Anne habe ja jetzt ein Auto und ...

Anne habe ja jetzt ein Auto, sagte ich. Musst mich nicht abholen. Und so fuhren wir, Seite an Seite, ins Havelland zum Haus meines Vaters. Annes Auto war groß, die Straße gerade, lang und leer. Wir verließen Berlin, dessen Übergang ins Brandenburgische von sexistischen Postern zwischen Strip und Fitness gesäumt war - überdimensional knallte uns die Großstadt in dieser Schwarz-Weiß-Arroganz entgegen. Dann wurde es karg und leise beim Blick aus dem Fenster. Der Osten. Annes Gefährt blieb riesig - wie die schützende Schale eines großen Käfers. Diesmal hatten wir uns nicht am Ostkreuz verabschiedet oder auf halber Strecke, ihres Elternhauses in Hellersdorf. Diesmal nahm ich nicht die Bahn, um bis in Zone C zu gelangen. Nun fuhr ich unruhig bei, weil ich es nicht gewöhnt war, mit Freundinnen Auto zu fahren. Nur wenige hatten eins und mein Bruder. Selten saß ich auf dem Beifahrersitz.

Mit Ankunft hupten wir kurz vor der Tür, ließen die Türen knallen und stiegen ins hohe Gras. Es fühlte sich erwachsen an, hier so anzukommen. Das Am-Bahnhof-abgeholt-zu-werden und Bescheid-Geben hatte auch etwas kindliches und fürsorglich Intimes. Fehlte es mir, meinen Vater hektisch am Gleis auf und ab rennen zu sehen? Ehe er mich in einem Zugabteil entdeckte, die Hände hochriss, winkend, zeigend, dass er hier war? Er immer so liebevoll, freudig aufgeregt. Vielleicht mochte ich es mehr, mich auf dem Rücksitz zu verkriechen. Ohne Blickkontakt, einfach mehr im Hintergrund. 

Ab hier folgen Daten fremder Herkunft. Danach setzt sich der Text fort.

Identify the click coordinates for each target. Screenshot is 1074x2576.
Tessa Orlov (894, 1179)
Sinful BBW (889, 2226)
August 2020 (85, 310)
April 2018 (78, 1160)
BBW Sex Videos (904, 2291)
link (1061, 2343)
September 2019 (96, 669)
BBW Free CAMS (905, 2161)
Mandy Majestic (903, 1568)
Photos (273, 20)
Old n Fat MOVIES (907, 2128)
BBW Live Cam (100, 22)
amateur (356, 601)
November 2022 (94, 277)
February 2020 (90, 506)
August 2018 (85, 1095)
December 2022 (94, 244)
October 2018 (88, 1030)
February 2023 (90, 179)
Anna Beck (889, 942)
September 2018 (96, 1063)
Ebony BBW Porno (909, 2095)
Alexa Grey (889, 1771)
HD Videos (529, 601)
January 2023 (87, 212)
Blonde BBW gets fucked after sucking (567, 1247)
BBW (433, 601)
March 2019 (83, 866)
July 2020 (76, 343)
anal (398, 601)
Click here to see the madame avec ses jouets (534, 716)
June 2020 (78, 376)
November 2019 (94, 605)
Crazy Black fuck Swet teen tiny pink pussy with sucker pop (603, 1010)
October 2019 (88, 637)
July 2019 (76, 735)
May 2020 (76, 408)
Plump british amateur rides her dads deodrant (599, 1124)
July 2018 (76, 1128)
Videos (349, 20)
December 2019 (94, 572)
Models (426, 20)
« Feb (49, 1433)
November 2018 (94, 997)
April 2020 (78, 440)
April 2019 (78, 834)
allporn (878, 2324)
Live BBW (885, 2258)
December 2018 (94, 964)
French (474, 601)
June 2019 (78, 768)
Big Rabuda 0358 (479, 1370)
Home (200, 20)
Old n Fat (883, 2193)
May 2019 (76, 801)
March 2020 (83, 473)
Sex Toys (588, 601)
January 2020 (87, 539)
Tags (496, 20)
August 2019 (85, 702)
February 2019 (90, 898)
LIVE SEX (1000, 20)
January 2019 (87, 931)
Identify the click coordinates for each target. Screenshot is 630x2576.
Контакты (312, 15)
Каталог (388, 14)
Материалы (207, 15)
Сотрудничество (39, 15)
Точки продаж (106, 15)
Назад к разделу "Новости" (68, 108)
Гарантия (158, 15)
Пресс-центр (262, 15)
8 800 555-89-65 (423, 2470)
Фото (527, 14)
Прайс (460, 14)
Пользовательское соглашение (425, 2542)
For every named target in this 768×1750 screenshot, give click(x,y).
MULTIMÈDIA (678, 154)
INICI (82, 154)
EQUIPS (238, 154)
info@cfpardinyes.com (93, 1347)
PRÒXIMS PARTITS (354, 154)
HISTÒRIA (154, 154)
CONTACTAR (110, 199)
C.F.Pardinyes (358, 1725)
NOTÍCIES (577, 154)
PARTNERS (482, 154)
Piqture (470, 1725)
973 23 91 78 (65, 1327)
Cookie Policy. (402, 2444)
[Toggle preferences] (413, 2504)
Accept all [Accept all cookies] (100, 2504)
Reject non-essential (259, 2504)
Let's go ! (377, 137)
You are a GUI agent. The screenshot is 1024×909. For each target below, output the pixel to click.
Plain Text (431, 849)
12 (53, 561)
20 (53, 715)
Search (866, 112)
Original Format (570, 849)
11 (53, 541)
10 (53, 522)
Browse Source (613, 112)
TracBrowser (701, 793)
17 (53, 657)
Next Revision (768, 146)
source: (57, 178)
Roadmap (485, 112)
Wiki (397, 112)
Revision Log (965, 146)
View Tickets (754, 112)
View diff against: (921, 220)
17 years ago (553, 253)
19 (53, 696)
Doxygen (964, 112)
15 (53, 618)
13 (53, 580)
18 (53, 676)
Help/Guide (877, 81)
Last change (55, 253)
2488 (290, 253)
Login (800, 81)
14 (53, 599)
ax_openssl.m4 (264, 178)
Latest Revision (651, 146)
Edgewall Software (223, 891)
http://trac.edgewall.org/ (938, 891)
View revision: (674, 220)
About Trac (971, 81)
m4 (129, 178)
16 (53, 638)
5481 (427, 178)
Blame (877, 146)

Diesmal waren wir zu zweit, hatten Kuchen vom Baumarkt-Bäcker dabei, der einzige der auf dem Weg lag, und waren recht spontan zu Besuch: Das Zeitfenster zwischen Ansage und Ankunft sehr klein.  Ohne Annes Gefährt, nicht möglich. Es fühlte sich seltsam fremd an, so erwartet erwachsen. Und doch unerwünscht. Dazu noch war Anne sichtbar schwanger - nicht ich, aber immerhin fühlte es sich reifer an. Und es war ein wenig wie ein seltenen Besuch auf einer Insel. Wir schnitten den Kuchen in kleine Stücke, saßen auf den knarzenden Stühlen, redeten irgendwas. Lachten. Und immer, wenn mein Vater über mich sprach, lächelte mich Anne an. Sie mochte ihn. Und ich sie. Und ihn. Anne und ich waren nie ein Paar. Vielleicht wollte sie mir nur zeigen, siehst du: er mag dich doch. Ich habe das nie angezweifelt. Und Anne schien gern in so fremde Familienwelten einzutauchen. Diese war anders als ihre, da war ich auch schon willkommener Gartengast. Wahrscheinlich interessierte sie das Familienkonstrukt in dieser Zeit mehr denn je. Wir und der Bauch, sie hatte aufgehört ihn einzuziehen. Das Kind nicht mehr auf der Hüften zu tragen, sondern sicher zu sein, das es bei ihr blieb und sie es halten und tragen könne. Wir aßen den Kuchen behutsam, es gab nicht viel. Immer, sobald ich in diesem Haus war, ergriff mich Langeweile und dann Unruhe. Die Worte rollten über den Tisch und das Gespräch war spröde, nicht rund, stockte oder plätscherte ohne Ziel. Ich wollte wieder los, weg von hier. Denn die Wärme lag woanders. 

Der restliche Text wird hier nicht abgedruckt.